Gada Group Romania is also working on the Bacau municipal hospital, a EUR 50 million project started in 2007 and funded with public money. It is expected to be delivered in 2011.

New projects, a bigger sales team, as well as being able to focus on business development projects rather than administrative issues should allow Netcu to post a 50 percent increase in turnover this year for the group of firms he is leading. “We are trying to reach a profitability level of 9 to 10 percent of the turnover this year, which is a good performance for the market segment. Last year, from the preliminary information I had, we didn’t do more than 4 to 5 percent of the turnover in terms of profit margins. It was a hard year, with low budgets,” says Netcu. “I couldn’t afford to refuse projects with low profitability margins.”

This year could be better, he thinks. “We expect a comeback of public projects. There are projects, some of them financed with European funds directed to local budgets. Last year the public project market was very low. Now the political landscape seems more stable and even if budgets are limited, projects are still being rolled out,” says the medic-turned-businessman.

Last year the firm made almost half of its turnover for the entire year in December, which, according to Netcu, is not unusual given that many acquisitions are carried out in the fourth quarter of the year. “We have started many projects and this gives us confidence,” he says.

Last year was equally trying for the Romanian clients of what is now called Gada Group. “At the beginning of the year we had a EUR 1 million private project where we delivered the equipment, after which the leasing firm blocked the financing, and we had to wait for four months until the client found another leasing company,” Netcu remembers. In case of situations like this a certain sum of money is necessary to allay cash flow concerns.
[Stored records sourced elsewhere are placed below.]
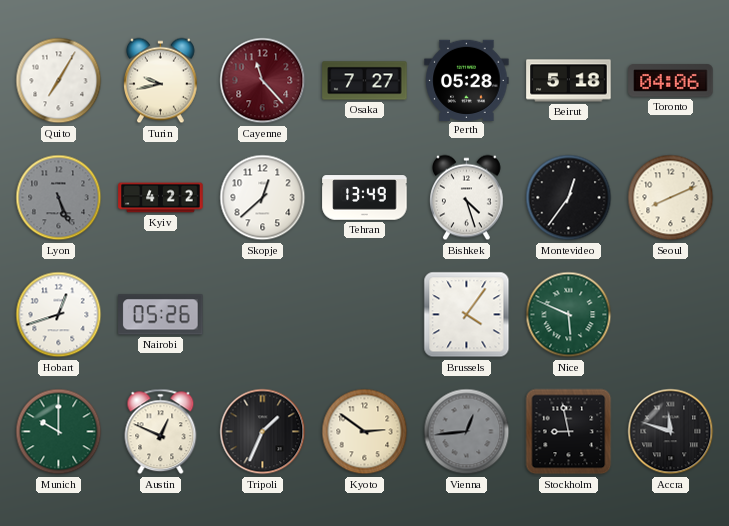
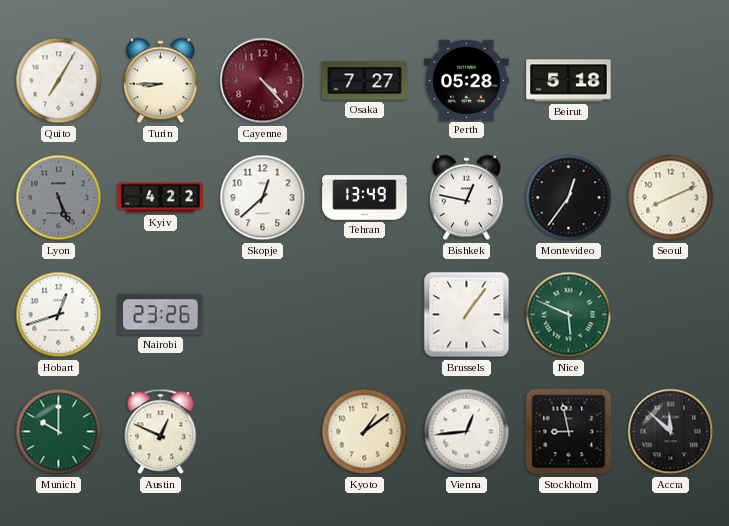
Turin: 9:43 -> 8:45
Cayenne: 11:23 -> 4:23
Toronto: 04:06 -> none
Bishkek: 4:27 -> 12:47
Nairobi: 05:26 -> 23:26
Brussels: 4:06 -> 1:06
Tripoli: 1:34 -> none
Kyoto: 2:51 -> 1:09
Vienna dial: grey -> white
Accra: 11:48 -> 11:52
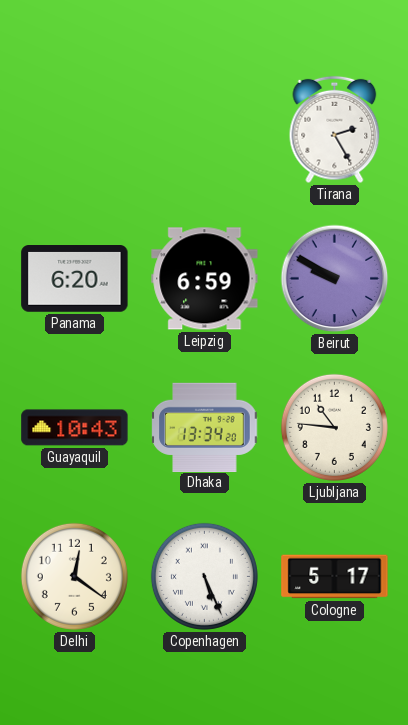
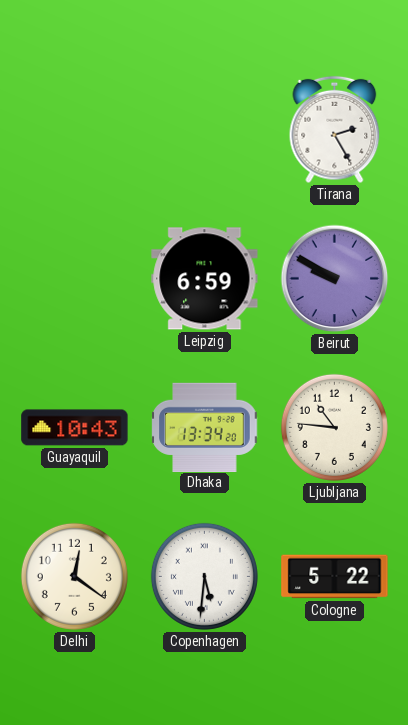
Panama: 6:20 -> none
Copenhagen: 5:26 -> 5:31
Cologne: 5:17 -> 5:22
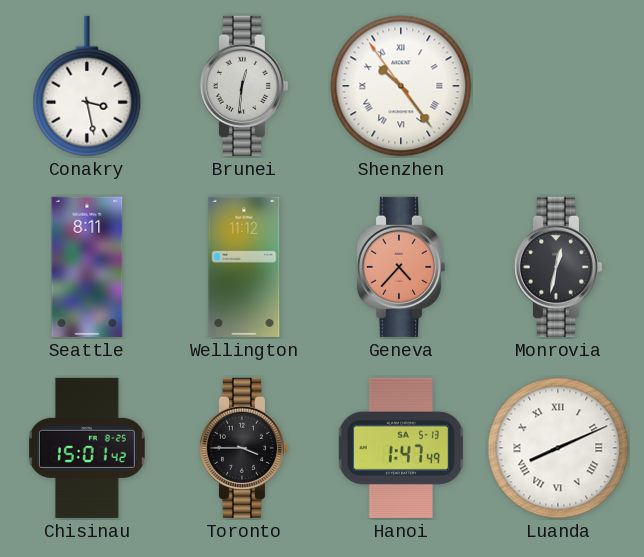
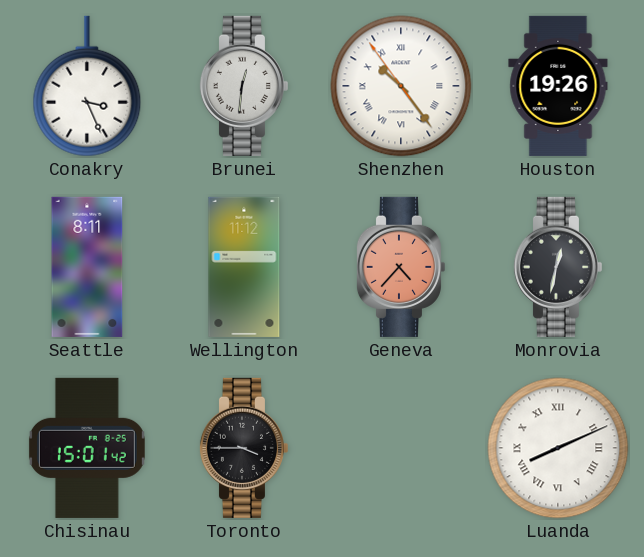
Conakry: 3:28 -> 3:26
Houston: none -> 19:26
Hanoi: 1:47 -> none
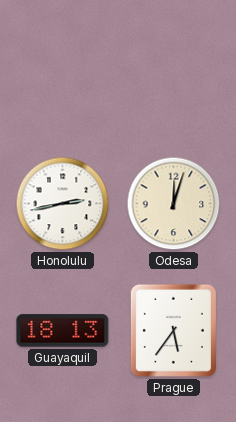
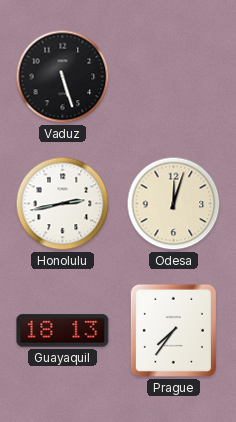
Vaduz: none -> 5:27
Prague: 5:36 -> 7:36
When he started the business back in 2001, with an initial capital of USD 50,000, Netcu tried to take on projects where clients would guarantee payments, so that he in turn could guarantee payments to suppliers. Back then there were not many suppliers, and the number has increased in time, but he is now discussing with some of the largest suppliers the possibility of offering product packages with more flexible payment terms, so that his firm stays competitive, given these financially tight times.

A company which supplies medical equipment and which needs working capital may not find it so easily from an investment fund. Netcu himself didn’t partner with an investment fund, as Gada Group is a company which offers more or less the same services as Radiusmed and the other two firms were offering in Romania.

“This is the first such move in this field in Romania. For the moment, it is hard to find investors that are not working in the field who are willing to invest. The medical equipment market is chaotic; investors are avoiding it in Romania for the time being. With medical services, it’s a different story,” Netcu explains.

The market however shows potential and has not yet matured. “This means there is uncertainty on the market, but if one wants to become an important player, one should combine capital with experience in this field,” he believes.

Would he have been better off staying in a similar job to the one he left in 2001, rather than starting his own venture? Back then he was the head of the medical equipment division with Phillips in Romania. In ten years, he could have been making EUR 100,000 each year, he calculates. “But this doesn’t mean there hasn’t been a return. And much of the money has been reinvested in the business,” says Netcu.